Even Ramos couldn’t help staring. She checked that Tut was sleeping peacefully and shooed away some curious Cashlings by brandishing her pistol; then she came back and knelt by my side. For almost a minute, she did nothing but gaze at my face. If I’d been able to move, I would have told her to stop. It reminded me too much of my mother, who’d gaze at my cheek in sickened fascination when she thought I wouldn’t notice. But at least there was no disgust in Ramos’s expression — I was used to stares of disgust, and the admiral’s eyes were blessedly free of such condemnation. Free of pity too. Whatever Ramos was thinking, she hid it well.

In time, she turned away from my face. That’s when she saw the blood pricks on my feet. "Oh fuck," she said — not angrily, just a whisper. "Are those Balrog bites? Is that why your partner went after you with the knife?"

"Yes."

When the word came out of my mouth, I was just as surprised as Ramos. For a terrifying moment, I thought I was still paralyzed, and the Balrog was speaking through me as if I were a ventriloquist’s dummy.
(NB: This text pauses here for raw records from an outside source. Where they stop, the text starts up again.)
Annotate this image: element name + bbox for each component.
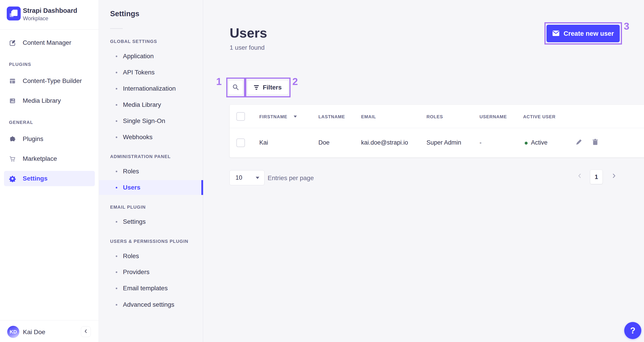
filters-button[interactable]: Filters bbox=[247, 80, 288, 95]
bullet-icon bbox=[116, 288, 117, 289]
strapi-logo-glyph-shadow bbox=[10, 13, 14, 17]
sidebar-section-plugins: PLUGINS bbox=[9, 62, 31, 67]
column-header-email[interactable]: EMAIL bbox=[361, 114, 376, 119]
column-header-username[interactable]: USERNAME bbox=[480, 114, 507, 119]
table-header-row: FIRSTNAME LASTNAME EMAIL ROLES USERNAME … bbox=[230, 105, 644, 128]
strapi-logo[interactable] bbox=[7, 7, 21, 21]
column-header-lastname[interactable]: LASTNAME bbox=[318, 114, 345, 119]
subnav-item-single-sign-on[interactable]: Single Sign-On bbox=[99, 114, 202, 128]
bullet-icon bbox=[116, 187, 117, 188]
subnav-item-advanced-settings[interactable]: Advanced settings bbox=[99, 297, 202, 312]
bullet-icon bbox=[116, 120, 117, 122]
sidebar-item-settings[interactable]: Settings bbox=[4, 171, 95, 186]
sidebar-item-label: Plugins bbox=[23, 135, 43, 143]
subnav-section-global-settings: GLOBAL SETTINGS bbox=[110, 39, 157, 44]
strapi-admin-app: Strapi Dashboard Workplace Content Manag… bbox=[0, 0, 644, 342]
sidebar-section-general: GENERAL bbox=[9, 120, 33, 125]
sidebar-item-plugins[interactable]: Plugins bbox=[4, 131, 95, 147]
previous-page-button[interactable] bbox=[576, 173, 583, 180]
subnav-item-label: Providers bbox=[123, 268, 150, 276]
cell-roles: Super Admin bbox=[426, 139, 461, 146]
subnav-item-up-roles[interactable]: Roles bbox=[99, 249, 202, 263]
sidebar-item-marketplace[interactable]: Marketplace bbox=[4, 151, 95, 166]
delete-user-button[interactable] bbox=[592, 139, 599, 146]
subnav-item-internationalization[interactable]: Internationalization bbox=[99, 81, 202, 96]
column-header-roles[interactable]: ROLES bbox=[426, 114, 443, 119]
subnav-item-label: Roles bbox=[123, 252, 139, 260]
sidebar-item-content-manager[interactable]: Content Manager bbox=[4, 35, 95, 50]
workspace-subtitle: Workplace bbox=[23, 15, 48, 22]
layout-grid-icon bbox=[9, 78, 16, 85]
subnav-item-label: API Tokens bbox=[123, 69, 154, 76]
row-checkbox[interactable] bbox=[236, 139, 245, 147]
chevron-left-icon bbox=[577, 173, 583, 180]
sidebar-item-label: Content-Type Builder bbox=[23, 77, 82, 85]
sidebar-divider-bottom bbox=[0, 320, 99, 320]
sidebar-item-label: Content Manager bbox=[23, 39, 71, 46]
subnav-item-email-templates[interactable]: Email templates bbox=[99, 281, 202, 295]
sidebar-divider-top bbox=[0, 30, 99, 30]
bullet-icon bbox=[116, 271, 117, 273]
subnav-item-label: Settings bbox=[123, 218, 146, 225]
sidebar-item-label: Marketplace bbox=[23, 155, 57, 162]
sort-descending-icon[interactable] bbox=[294, 116, 297, 118]
subnav-item-label: Advanced settings bbox=[123, 301, 174, 308]
cell-username: - bbox=[480, 139, 482, 146]
gear-icon bbox=[9, 175, 16, 182]
create-new-user-label: Create new user bbox=[564, 30, 614, 37]
create-new-user-button[interactable]: Create new user bbox=[546, 25, 620, 42]
collapse-sidebar-button[interactable] bbox=[81, 326, 91, 337]
select-all-checkbox[interactable] bbox=[236, 112, 245, 121]
cell-firstname: Kai bbox=[259, 139, 268, 146]
subnav-item-api-tokens[interactable]: API Tokens bbox=[99, 65, 202, 80]
feather-edit-icon bbox=[9, 39, 16, 46]
page-number-1[interactable]: 1 bbox=[590, 170, 602, 184]
entries-per-page-select[interactable]: 10 bbox=[230, 170, 264, 185]
cell-active-status: Active bbox=[531, 139, 548, 146]
column-header-active-user[interactable]: ACTIVE USER bbox=[523, 114, 556, 119]
subnav-item-label: Webhooks bbox=[123, 134, 152, 141]
page-title: Users bbox=[230, 25, 267, 41]
bullet-icon bbox=[116, 171, 117, 172]
search-button[interactable] bbox=[228, 80, 243, 95]
subnav-item-email-settings[interactable]: Settings bbox=[99, 214, 202, 229]
edit-user-button[interactable] bbox=[575, 139, 583, 146]
subnav-item-label: Application bbox=[123, 53, 154, 60]
filter-icon bbox=[254, 85, 259, 90]
annotation-label-2: 2 bbox=[292, 76, 298, 87]
entries-per-page-label: Entries per page bbox=[268, 174, 314, 182]
sidebar-item-content-type-builder[interactable]: Content-Type Builder bbox=[4, 73, 95, 89]
subnav-section-administration-panel: ADMINISTRATION PANEL bbox=[110, 154, 171, 159]
pencil-icon bbox=[575, 139, 582, 147]
annotation-label-1: 1 bbox=[216, 76, 222, 87]
envelope-icon bbox=[552, 30, 560, 37]
user-name: Kai Doe bbox=[23, 328, 46, 336]
user-avatar[interactable]: KD bbox=[7, 326, 19, 338]
next-page-button[interactable] bbox=[610, 173, 618, 180]
subnav-item-admin-roles[interactable]: Roles bbox=[99, 164, 202, 179]
subnav-item-label: Media Library bbox=[123, 101, 161, 108]
cell-lastname: Doe bbox=[318, 139, 330, 146]
active-item-indicator-bar bbox=[201, 180, 203, 195]
table-row[interactable]: Kai Doe kai.doe@strapi.io Super Admin - … bbox=[230, 128, 644, 157]
user-count-text: 1 user found bbox=[230, 44, 265, 51]
bullet-icon bbox=[116, 56, 117, 57]
chevron-left-icon bbox=[83, 328, 88, 335]
subnav-item-admin-users[interactable]: Users bbox=[99, 180, 202, 195]
main-content: Users 1 user found Create new user 3 1 F… bbox=[203, 0, 644, 342]
subnav-item-label: Internationalization bbox=[123, 85, 176, 92]
subnav-item-label: Users bbox=[123, 184, 140, 191]
chevron-right-icon bbox=[611, 173, 617, 180]
trash-icon bbox=[592, 139, 599, 147]
sidebar-item-label: Media Library bbox=[23, 97, 61, 104]
subnav-item-webhooks[interactable]: Webhooks bbox=[99, 130, 202, 144]
subnav-item-media-library[interactable]: Media Library bbox=[99, 98, 202, 112]
bullet-icon bbox=[116, 304, 117, 305]
subnav-item-application[interactable]: Application bbox=[99, 49, 202, 63]
subnav-title: Settings bbox=[110, 10, 139, 18]
sidebar-item-media-library[interactable]: Media Library bbox=[4, 93, 95, 108]
subnav-item-providers[interactable]: Providers bbox=[99, 265, 202, 279]
settings-subnav: Settings GLOBAL SETTINGS Application API… bbox=[99, 0, 203, 342]
help-button[interactable]: ? bbox=[624, 322, 641, 339]
column-header-firstname[interactable]: FIRSTNAME bbox=[259, 114, 288, 119]
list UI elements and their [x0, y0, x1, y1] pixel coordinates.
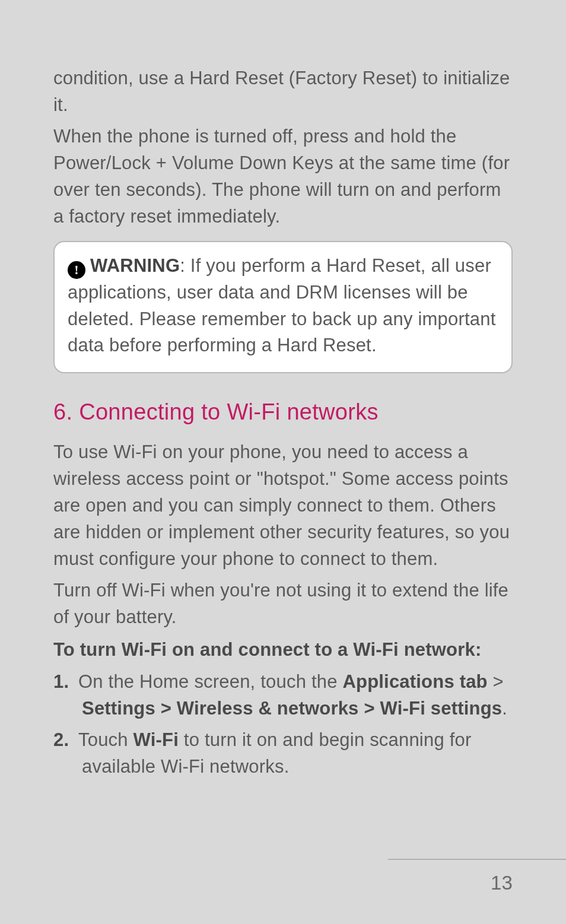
section-subhead: To turn Wi-Fi on and connect to a Wi-Fi …: [53, 639, 513, 661]
warning-label: WARNING: [90, 255, 180, 276]
section-paragraph-2: Turn off Wi-Fi when you're not using it …: [53, 577, 513, 631]
step-2: 2.Touch Wi-Fi to turn it on and begin sc…: [53, 727, 513, 780]
step-text-mid: >: [488, 671, 504, 692]
step-text-suffix: .: [502, 698, 507, 719]
warning-icon: !: [68, 261, 85, 279]
warning-box: !WARNING: If you perform a Hard Reset, a…: [53, 241, 513, 374]
step-bold-1: Wi-Fi: [133, 729, 179, 750]
step-bold-2: Settings > Wireless & networks > Wi-Fi s…: [82, 698, 502, 719]
intro-paragraph-1: condition, use a Hard Reset (Factory Res…: [53, 65, 513, 119]
step-bold-1: Applications tab: [342, 671, 487, 692]
step-number: 1.: [53, 669, 78, 696]
page-number: 13: [491, 872, 513, 894]
step-1: 1.On the Home screen, touch the Applicat…: [53, 669, 513, 722]
step-text-prefix: On the Home screen, touch the: [78, 671, 342, 692]
footer-rule: [388, 859, 566, 860]
warning-text: !WARNING: If you perform a Hard Reset, a…: [68, 253, 498, 360]
intro-paragraph-2: When the phone is turned off, press and …: [53, 123, 513, 230]
step-number: 2.: [53, 727, 78, 754]
step-text-prefix: Touch: [78, 729, 133, 750]
section-paragraph-1: To use Wi-Fi on your phone, you need to …: [53, 439, 513, 573]
section-heading: 6. Connecting to Wi-Fi networks: [53, 399, 513, 425]
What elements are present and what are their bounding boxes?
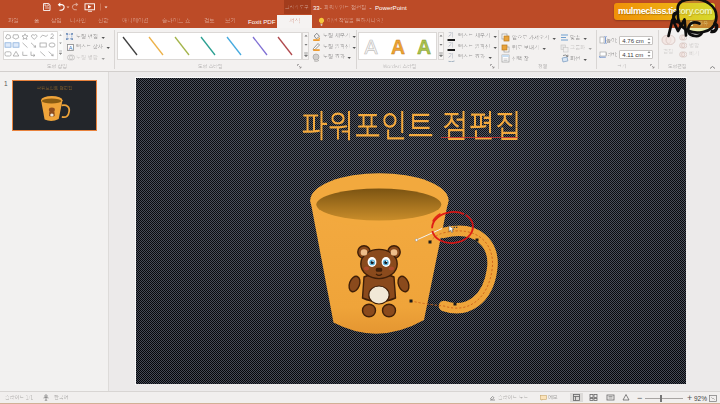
svg-text:A: A [69, 44, 73, 50]
svg-text:A: A [391, 36, 405, 58]
svg-text:A: A [364, 36, 377, 58]
svg-text:A: A [417, 36, 431, 58]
But somehow I’d regained control of my muscles, with none of the staggering nausea that usually follows a stunner blast. I sat up… spent a moment straightening my chemise, until I was flooded with embarrassment by my ridiculous attempt at modesty… then scrambled to my knees in front of the kneeling Ramos and saluted. "Explorer Third Class Ma Youn Suu, Admiral."

We were almost nose to nose… like little girls kneeling together, getting ready to play some game. Ramos swallowed hard and edged away. She didn’t return my salute. "You, uhh, you did get bitten, didn’t you? That’s why you got shot by… uhh…"

"He calls himself Tut."

"Appropriate name. Anyway, if you can shrug off a stun-charge that quickly, you’re…"

"Infested. Yes, Admiral."

She looked at me. The uneasiness on her face slowly softened. "How do you feel?"

"I don’t feel different, if that’s what you’re asking."

"That’s not what I’m asking. How do you feel?"

I looked at her. She was an admiral, yes, but only a few years older than I. Not like a prying mother — just a concerned big sister. Or a friend. "I feel… I don’t know…"

That was the moment it caught up with me. Everything. Not just being in my underwear at the top of a pyramid in the center of an alien city, with two bite marks on my feet and extraterrestrial parasites in my blood. Not just the prospect of becoming like Kaisho Namida, a cripple in a wheelchair, solid moss from the waist down, and a brain so overrun with spores that she spoke of the Balrog like a lover. Not just the realization that I would be changed against my will and could never again trust my own body, thoughts, emotions, perceptions, or desires.